Cumartesi, Ekim 06, 2007

Pisa

Hafta bir, gezi bir:)Hemen gezi olayina girdik. Günübirlik bir seyahat aslinda istedigimiz, ama yolumuz hiçte kisa degil.. http://maps.google.com (ki burada en yakin dostumuz olacaga benziyor:) yolumuzu 286 km, yani 2 saat 58 dakika olarak gösterdi. Bir son dakika plani olmasi dolayisiyla hemencecik araba kiralandi, TomTom esliginde yola çikildi. Hiç kaybolunmadan Pisa'ya varildi ve gerçekten çok begenildi. Pisa'da arabayi parkettikten sonra, direk Vaftizhane, Doumo ve Egik Kule'nin bulundugu Campo dei Miracoli'ye (yani Mucizeler Meydani) girdik.
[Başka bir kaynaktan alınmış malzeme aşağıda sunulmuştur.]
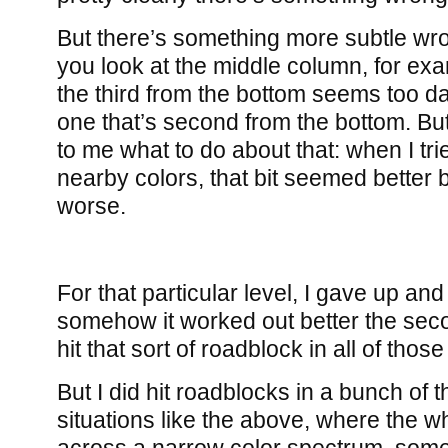
But there’s something more subtle wron
you look at the middle column, for exa
the third from the bottom seems too d
one that’s second from the bottom. But i
to me what to do about that: when I tri
nearby colors, that bit seemed better 
worse.
For that particular level, I gave up and
somehow it worked out better the secon
hit that sort of roadblock in all of those
But I did hit roadblocks in a bunch of
situations like the above, where the w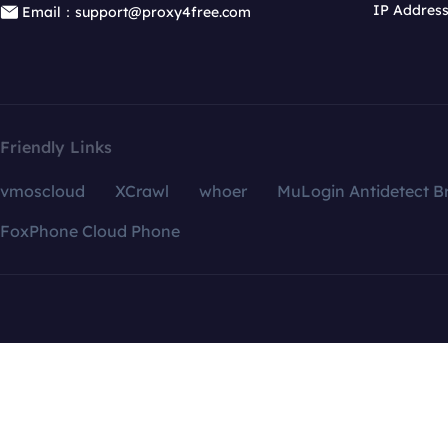
IP Addres
Email：support@proxy4free.com
Friendly Links
vmoscloud
XCrawl
whoer
MuLogin Antidetect B
FoxPhone Cloud Phone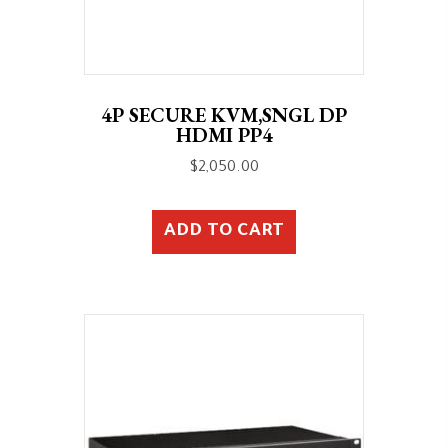
4P SECURE KVM,SNGL DP
HDMI PP4
$
2,050.00
ADD TO CART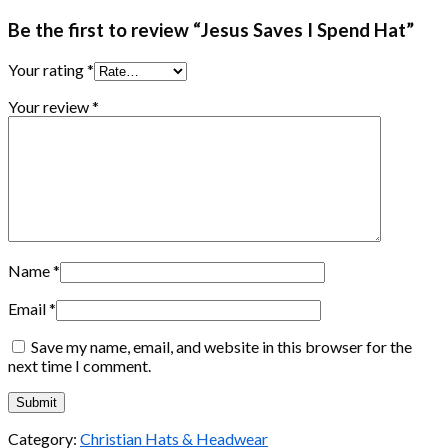
Be the first to review “Jesus Saves I Spend Hat”
Your rating
*
Your review
*
Name
*
Email
*
Save my name, email, and website in this browser for the
next time I comment.
Category:
Christian Hats & Headwear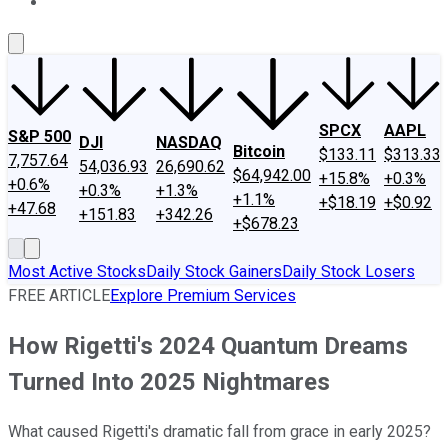
About Us
Contact Us
Investing Philosophy
Motley Fool Mo
SPCX
AAPL
S&P 500
DJI
NASDAQ
Bitcoin
$133.11
$313.33
7,757.64
54,036.93
26,690.62
$64,942.00
+15.8%
+0.3%
+0.6%
+0.3%
+1.3%
+1.1%
+$18.19
+$0.92
+47.68
+151.83
+342.26
+$678.23
Most Active Stocks
Daily Stock Gainers
Daily Stock Losers
FREE ARTICLE
Explore Premium Services
How Rigetti's 2024 Quantum Dreams
Turned Into 2025 Nightmares
What caused Rigetti's dramatic fall from grace in early 2025?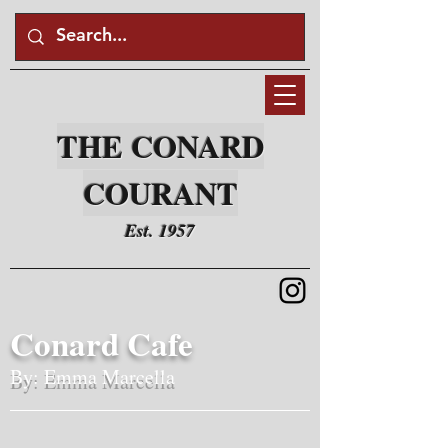
THE CONARD
COURANT
Est. 1957
Conard Cafe
By: Emma Marcella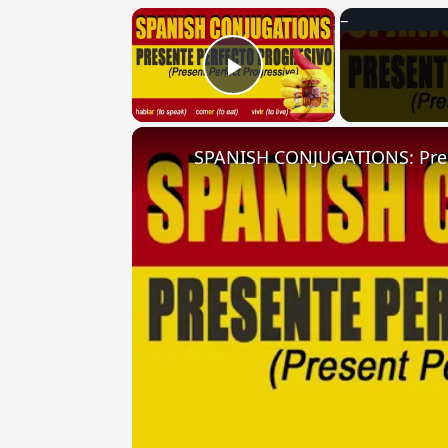
×
Play Video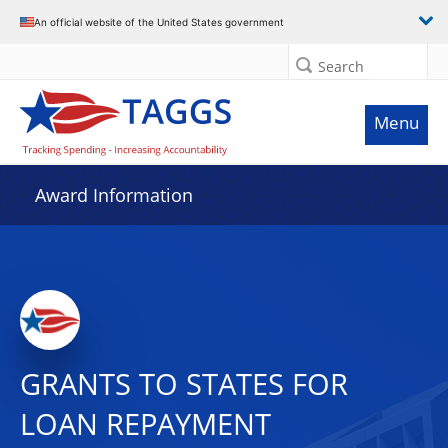
An official website of the United States government
Search
Menu
Award Information
GRANTS TO STATES FOR
LOAN REPAYMENT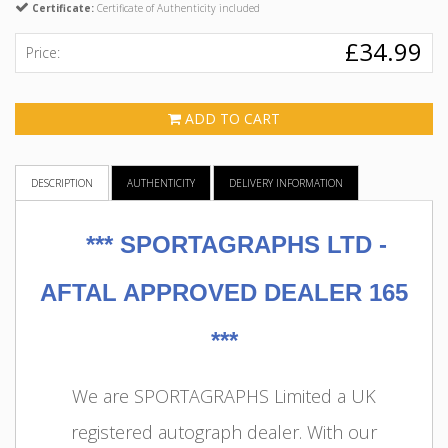
Certificate:
Certificate of Authenticity included
£34.99
Price:
ADD TO CART
DESCRIPTION
AUTHENTICITY
DELIVERY INFORMATION
***
SPORTAGRAPHS LTD -
AFTAL APPROVED DEALER 165
***
We are SPORTAGRAPHS Limited a UK
registered autograph dealer. With our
Isigin güzelligi ile meydanin albenisi iyice artti, etrafta dolasan kalabalik turist kafilelerini görmez oldum. Egik Kule (Torre Pendente) Doumo'yu tamamlayacak bir çan kulesi olarak tasarlanmis ve 1173 yilinda yapilmaya baslanmis ama ancak 1350 yilinda tamamlanmis. Sellerle tasinmis alüvyonun üstüne yapilmasi dolayisiyla da, 1274 yilinda henüz üçüncü katin insaasi tamamlanmadan egilmeye baslamis. Teknolojik gelismelerle kulenin egimi azaltildiktan sonra, ancak 2001 yilinda kule halkin ziyaretlerine açilmis. Yürüyerek çikilan bu kuleye çikip, hem meydanin zevkini çikarmak, Pisa'yi tepeden görmek ve dogrusu kondisyonsuzsaniz vücudunuzu biraz zorlayip spor yapmak adina, kisitli sayida insanin kafileler halinde çikarildigi kuleye hemen gidip bilet almaniz gerekiyor, yoksa istediginiz saatte çikmaniz mümkün olmayabiliyor. Hatta bu durum bizim başımıza geldi. Kuleye artık çıkalım dediğimizde, yer bulamadık, ileri bir saate biletlerimizi aldık. Mehli'yle Pisa sokaklarına daldık. Arno nehri kenarında dolandık, Milano'da çok sık göremediğimiz dar sokakların tadını çıkardık. Biletimizi değiştirmek istedik, ileri saatlere de bilet kalmadığını gördük. Olay tam can sıkıcı bir hal alacakken, Avrupa seyahati yapan Meksikalı bir aileyle tanıştık, minik çocukları dolayısıyla hep beraber yukarı çıkamıyorlardı. Ufak bir değişiklikle problemlemi çözdük, çokta güzel oldu. Richard'la tanışmak günüme renk kattı gerçekten, o kadar tatlıydı ki. Kule dibindeki çimenlerde yuvarlandık, fotoğraflar çektik. En son olarakta kuleye çıktık. Hava kararmaya başladığı için, Pisa'nın tepeden görüntüsünü yeni yanmaya başlayan ışıkların ahengi ile çıkardık. Tabi bu arada, varlığından bir haber olduğum yükseklik korkum depreşti... Aşağı indiğimizde, hava kararmıştı bile. Pisa sokaklarında biraz daha dolanıp, yemek yedikten sonra, Milano yolunu tuttuk. İlk seyahatimiz oldukça verimli geçti:) tam tahmin ettiğim gibi, bunların ardı arkası kesilmez umarım.